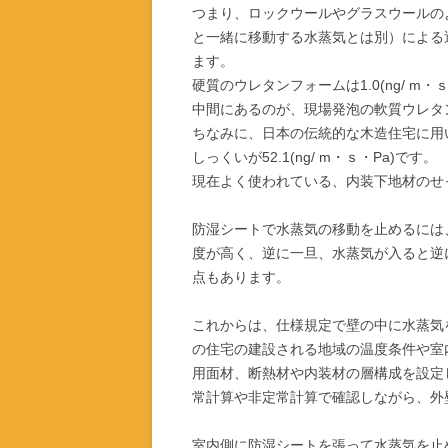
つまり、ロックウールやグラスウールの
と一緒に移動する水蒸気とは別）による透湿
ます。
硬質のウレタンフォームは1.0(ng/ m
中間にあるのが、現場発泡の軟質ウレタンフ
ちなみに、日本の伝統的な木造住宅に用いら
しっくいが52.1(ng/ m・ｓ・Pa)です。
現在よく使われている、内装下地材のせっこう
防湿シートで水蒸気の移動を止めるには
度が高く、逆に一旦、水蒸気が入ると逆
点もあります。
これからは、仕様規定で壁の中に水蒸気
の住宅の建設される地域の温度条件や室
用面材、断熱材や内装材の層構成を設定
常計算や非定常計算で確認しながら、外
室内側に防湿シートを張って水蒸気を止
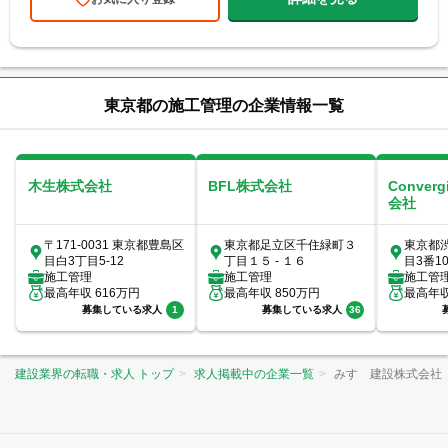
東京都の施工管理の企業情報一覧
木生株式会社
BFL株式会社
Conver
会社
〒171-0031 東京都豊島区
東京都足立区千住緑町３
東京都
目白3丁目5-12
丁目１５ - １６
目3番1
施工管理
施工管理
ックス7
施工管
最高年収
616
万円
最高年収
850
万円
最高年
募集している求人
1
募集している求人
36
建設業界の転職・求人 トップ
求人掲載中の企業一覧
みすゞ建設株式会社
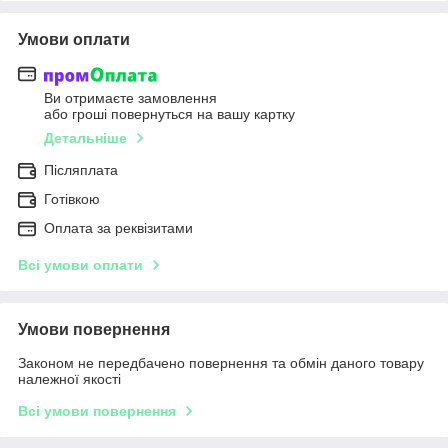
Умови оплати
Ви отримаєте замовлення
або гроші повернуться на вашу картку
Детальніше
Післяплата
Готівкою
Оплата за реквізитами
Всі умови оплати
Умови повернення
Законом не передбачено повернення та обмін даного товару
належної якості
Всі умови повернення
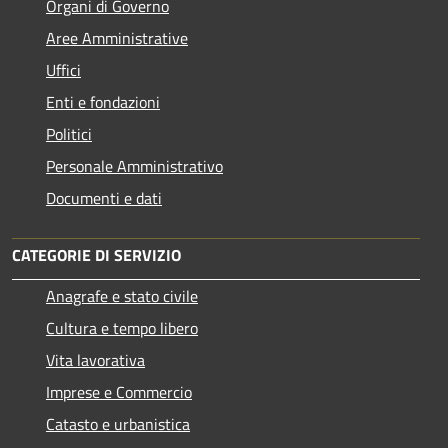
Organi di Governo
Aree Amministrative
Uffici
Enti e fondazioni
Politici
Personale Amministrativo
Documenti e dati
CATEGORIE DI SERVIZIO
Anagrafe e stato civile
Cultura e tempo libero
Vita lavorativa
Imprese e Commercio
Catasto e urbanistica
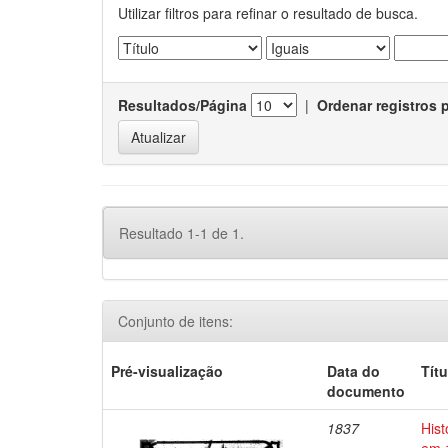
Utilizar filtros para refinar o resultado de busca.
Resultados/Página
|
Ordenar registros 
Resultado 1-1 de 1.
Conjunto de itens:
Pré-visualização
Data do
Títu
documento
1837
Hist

===

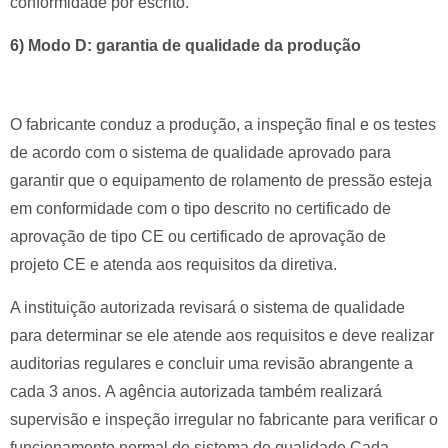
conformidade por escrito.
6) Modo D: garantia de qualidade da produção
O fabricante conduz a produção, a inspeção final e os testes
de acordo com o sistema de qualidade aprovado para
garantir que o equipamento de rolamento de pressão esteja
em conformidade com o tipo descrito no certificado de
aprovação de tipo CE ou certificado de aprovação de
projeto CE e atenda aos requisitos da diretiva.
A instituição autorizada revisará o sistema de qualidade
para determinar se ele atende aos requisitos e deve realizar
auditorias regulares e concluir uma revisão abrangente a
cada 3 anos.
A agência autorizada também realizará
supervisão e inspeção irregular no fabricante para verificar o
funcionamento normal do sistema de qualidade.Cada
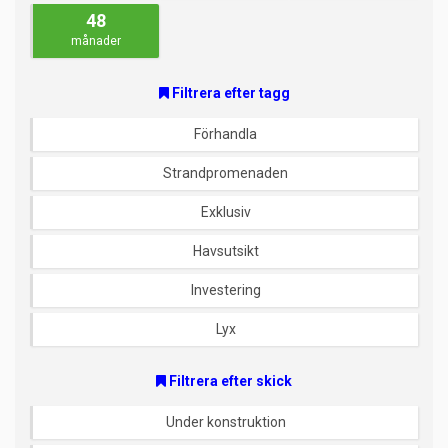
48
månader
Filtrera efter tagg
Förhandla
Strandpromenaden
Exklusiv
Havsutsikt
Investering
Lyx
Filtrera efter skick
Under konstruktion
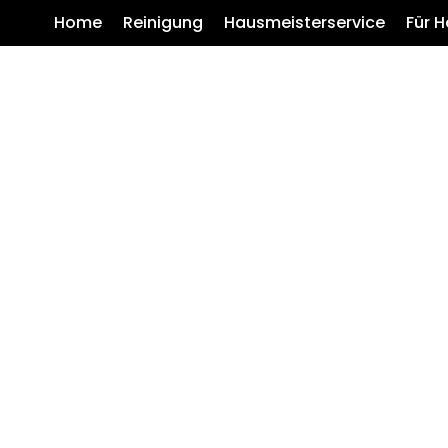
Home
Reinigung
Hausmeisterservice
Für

===

> _Work item_: Wherever the string "повернення" is found in the listing above, copy the line that contains it.

> _Expected answer_:
Умови повернення
Законом не передбачено повернення та обмін даного товару
Всі умови повернення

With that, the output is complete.